GRK 2 Il plasmide Double Nickase (m) consiste in una coppia di plasmidi ingegnerizzati per l'editing ad alta specificità del locus Grk2 nelle linee cellulari mouse. Ciascun plasmide esprime una nickasi Cas9 D10A e un sgRNA distinto che prende di mira filamenti di DNA opposti all'interno di Grk2. Quando indirizzate verso siti adiacenti su filamenti di DNA opposti, le due nickasi generano tagli a filamento singolo sfalsati che insieme producono una rottura a doppio filamento sfalsata, richiedendo un'attività coordinata sul bersaglio da entrambe le guide. La rottura del DNA risultante viene risolta da vie di riparazione cellulare endogene, più comunemente attraverso la giunzione non omologa delle estremità (NHEJ), portando a inserzioni o delezioni che interrompono la funzione di Grk2. Richiedendo il coinvolgimento di due sgRNA nel locus bersaglio, l'approccio a doppia nickasi migliora la specificità dell'editing e fornisce una strategia CRISPR complementare per applicazioni in cui è desiderato un controllo aggiuntivo sulla precisione del targeting.

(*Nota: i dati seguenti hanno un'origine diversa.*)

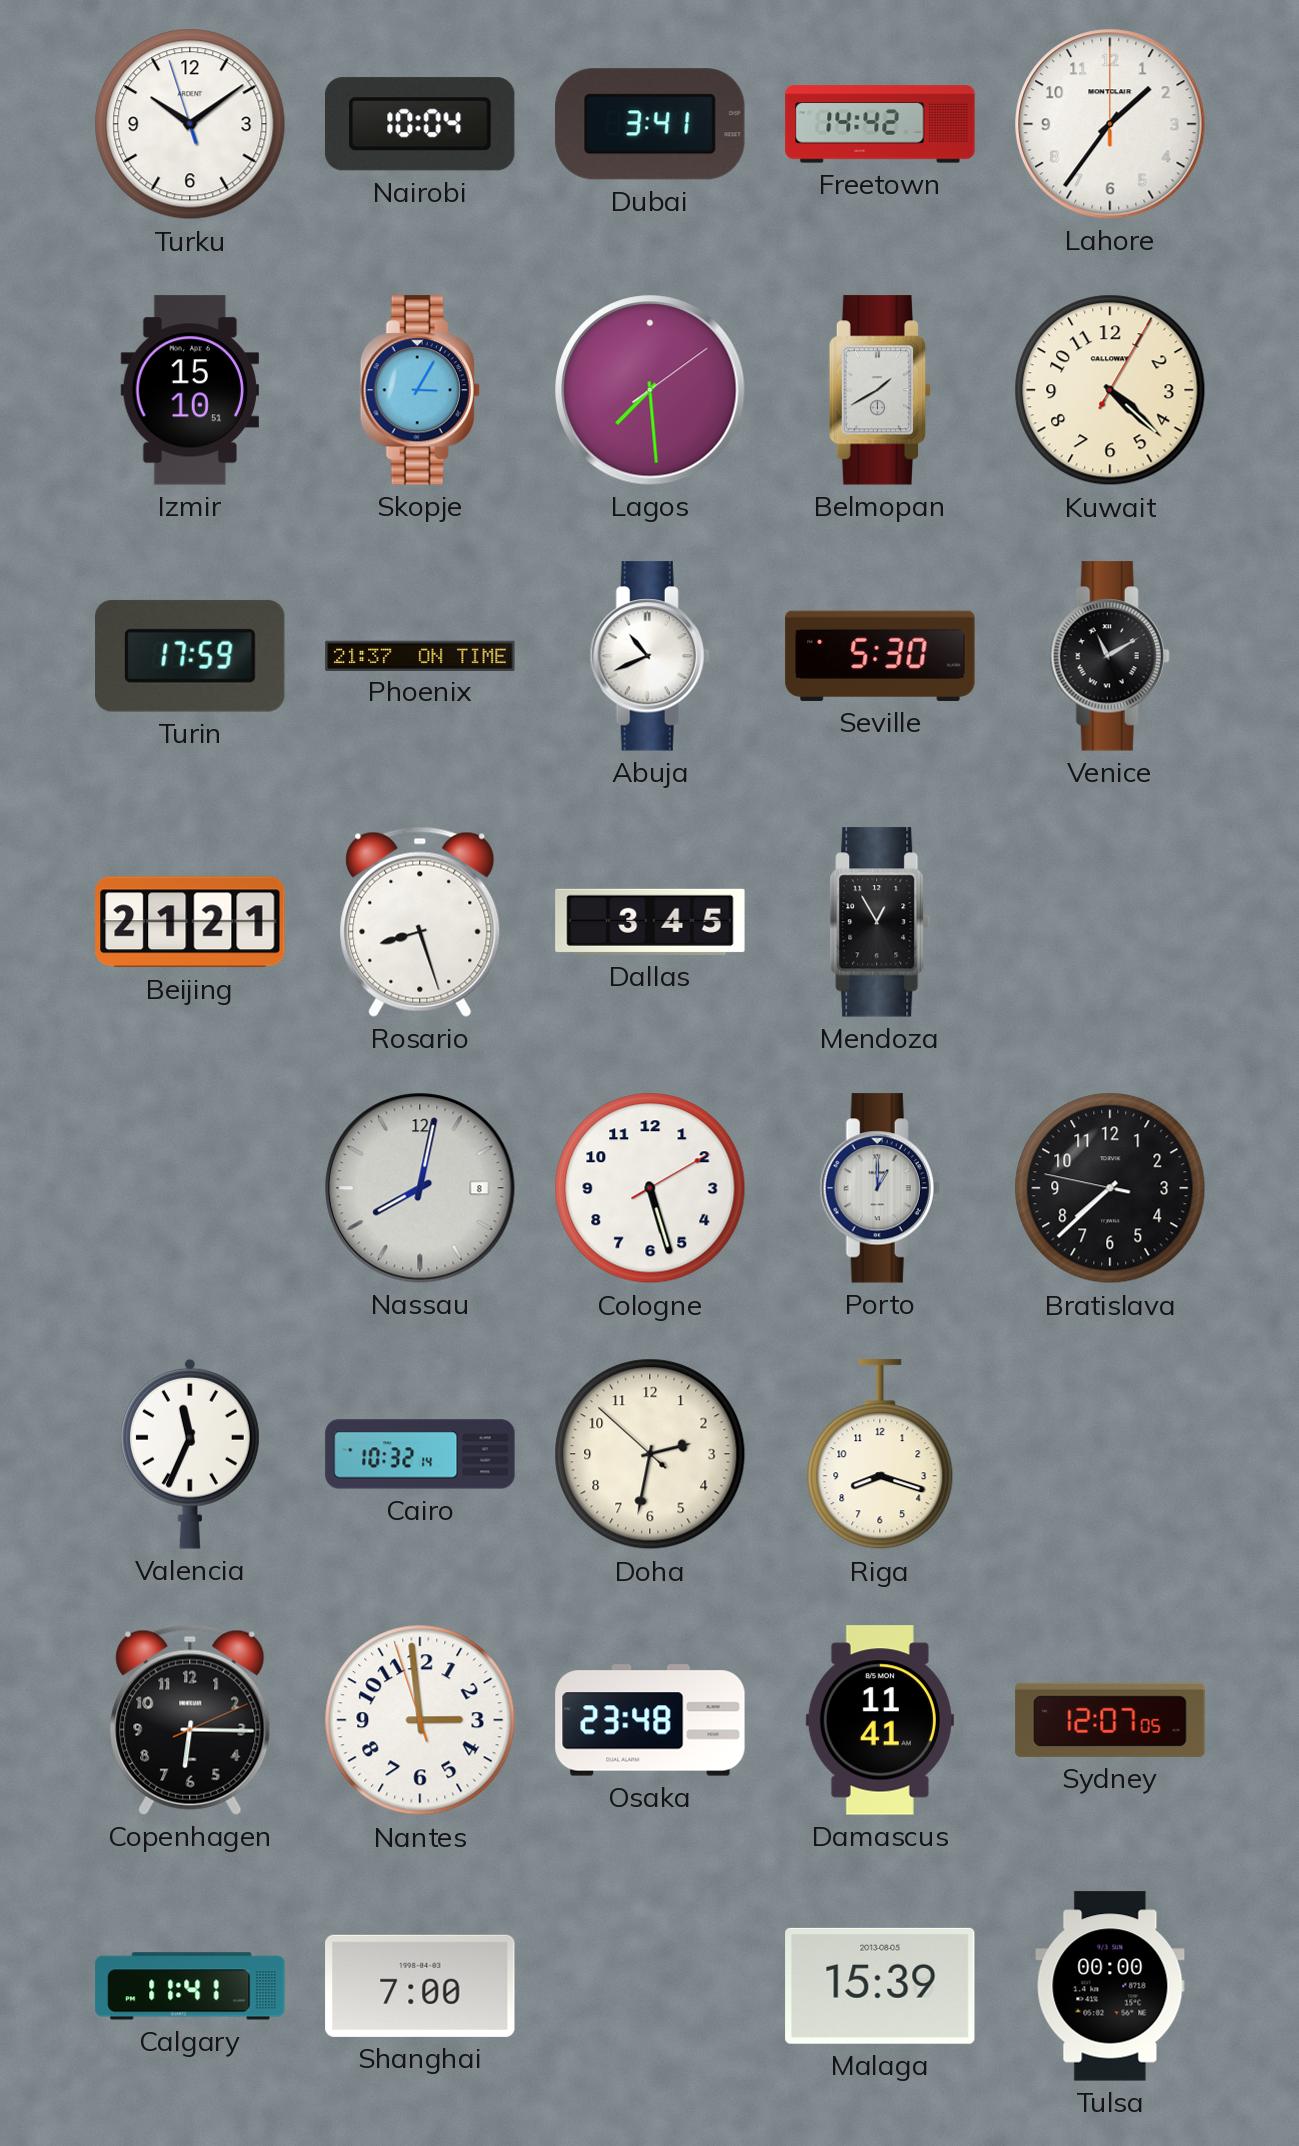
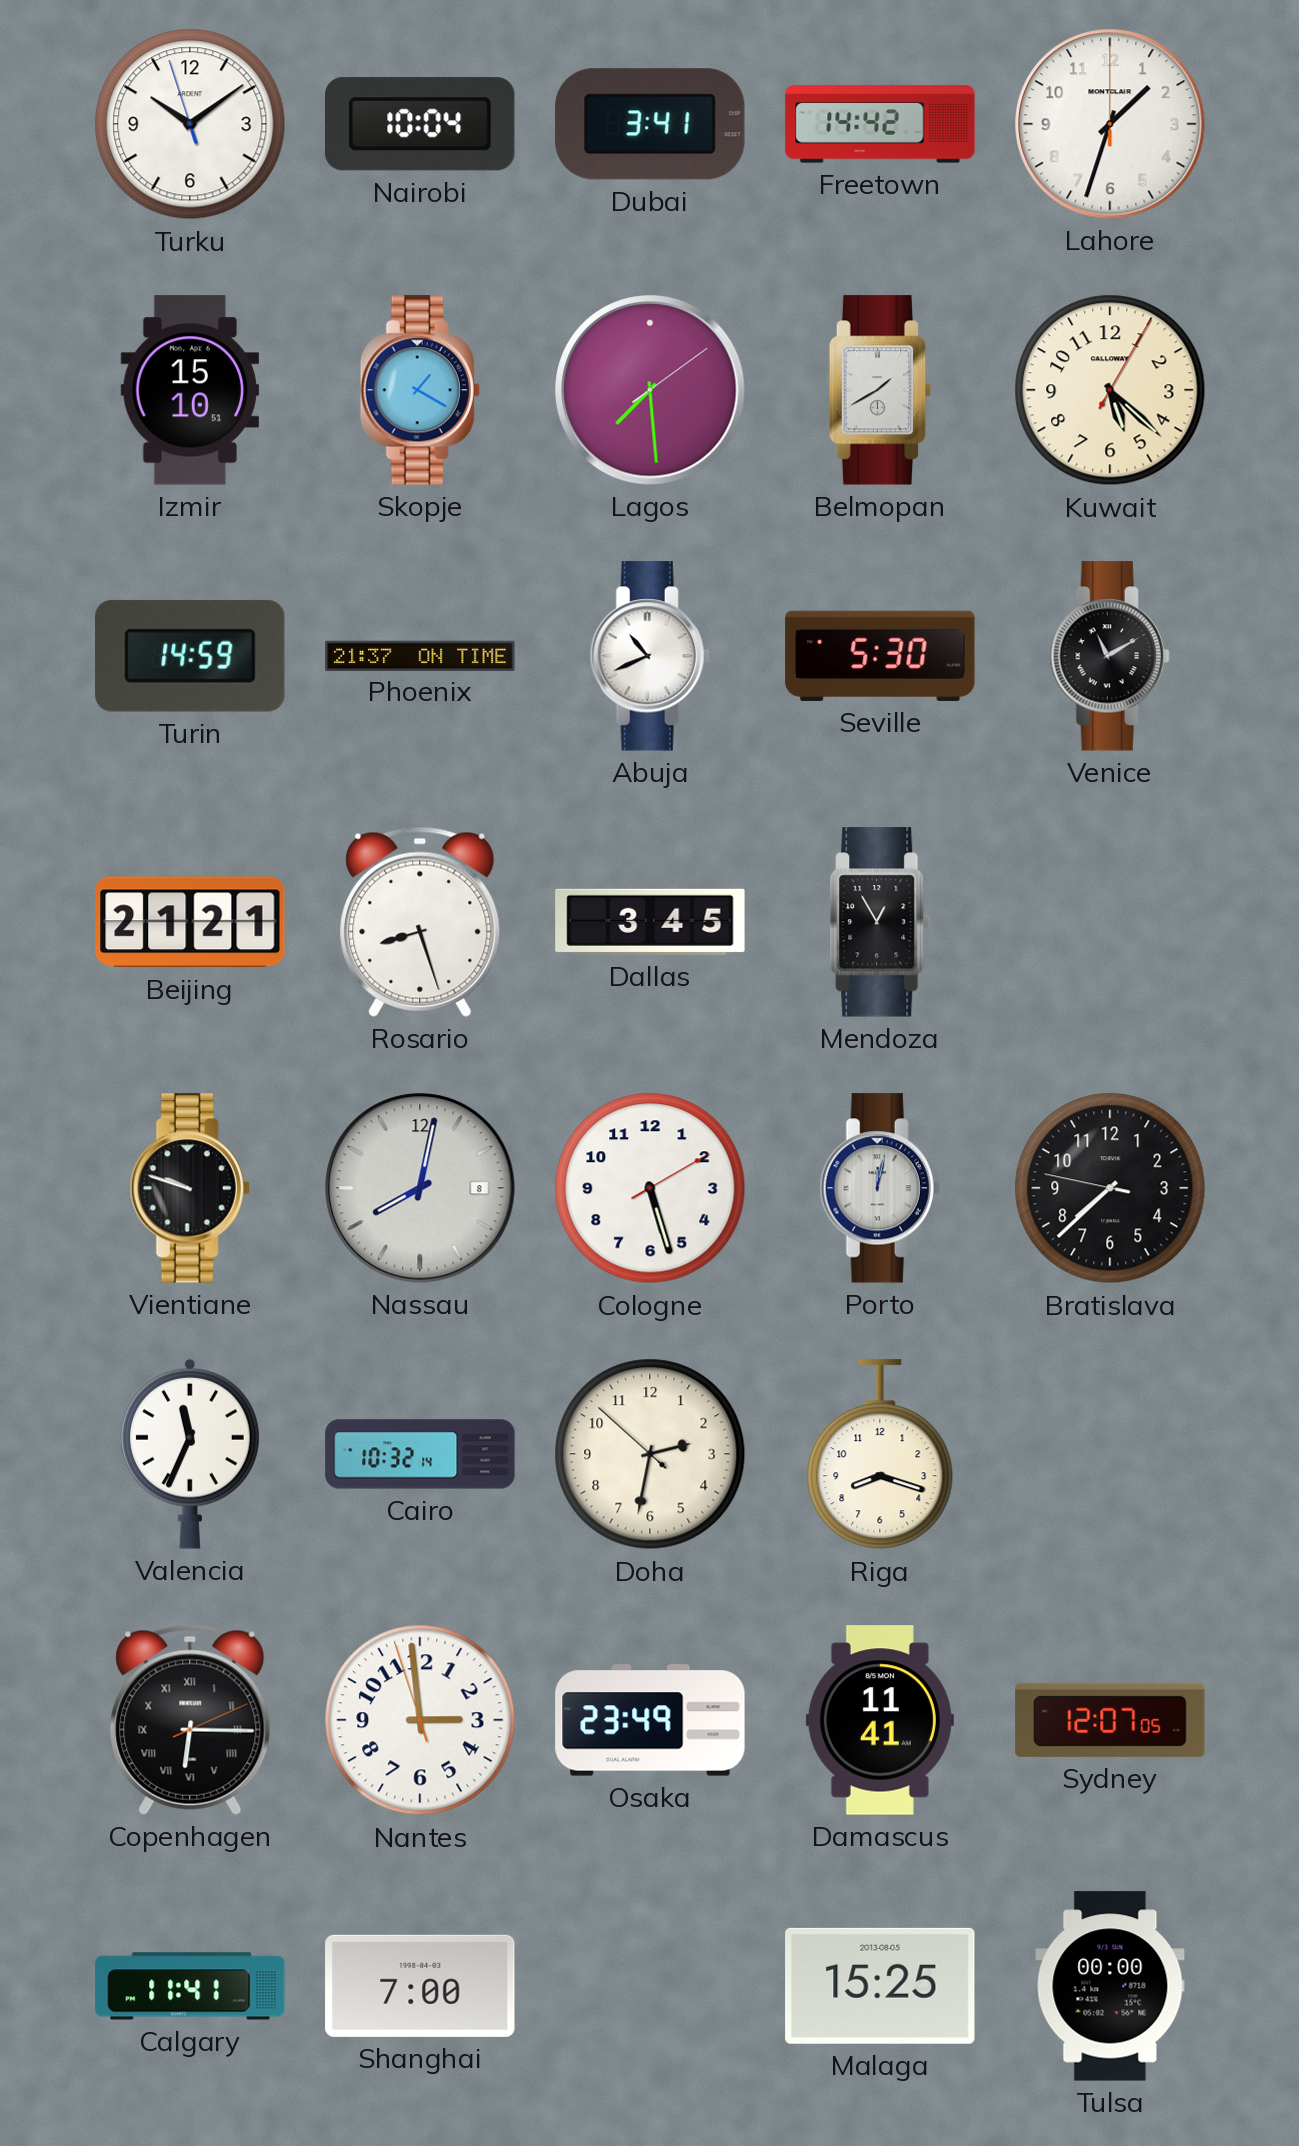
Lahore: 1:36 -> 1:33
Skopje: 3:05 -> 1:20
Kuwait: 4:22 -> 5:22
Turin: 17:59 -> 14:59
Vientiane: none -> 9:48
Porto: 1:00 -> 12:02
Copenhagen numerals: Arabic -> Roman
Osaka: 23:48 -> 23:49
Malaga: 15:39 -> 15:25
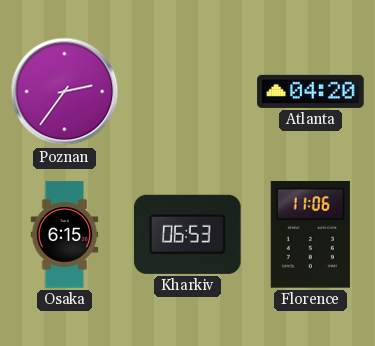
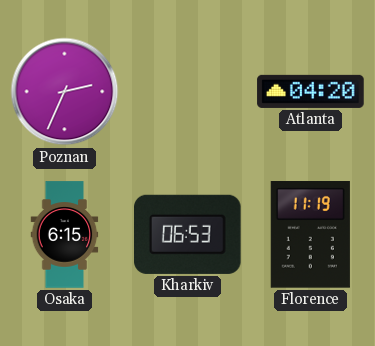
Poznan: 2:36 -> 2:34
Florence: 11:06 -> 11:19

Per supportare l'identificazione efficiente delle cellule modificate, un plasmide codifica la GFP per la visualizzazione fluorescente delle popolazioni trasfettate, mentre il plasmide di accompagnamento porta un gene di resistenza alla puromicina per la selezione antibiotica. Insieme, queste caratteristiche supportano l'arricchimento efficiente delle popolazioni co-trasfettate e semplificano la convalida dei cloni con Grk2 interrotto.
Solo per uso di ricerca. Non destinato a uso diagnostico o terapeutico.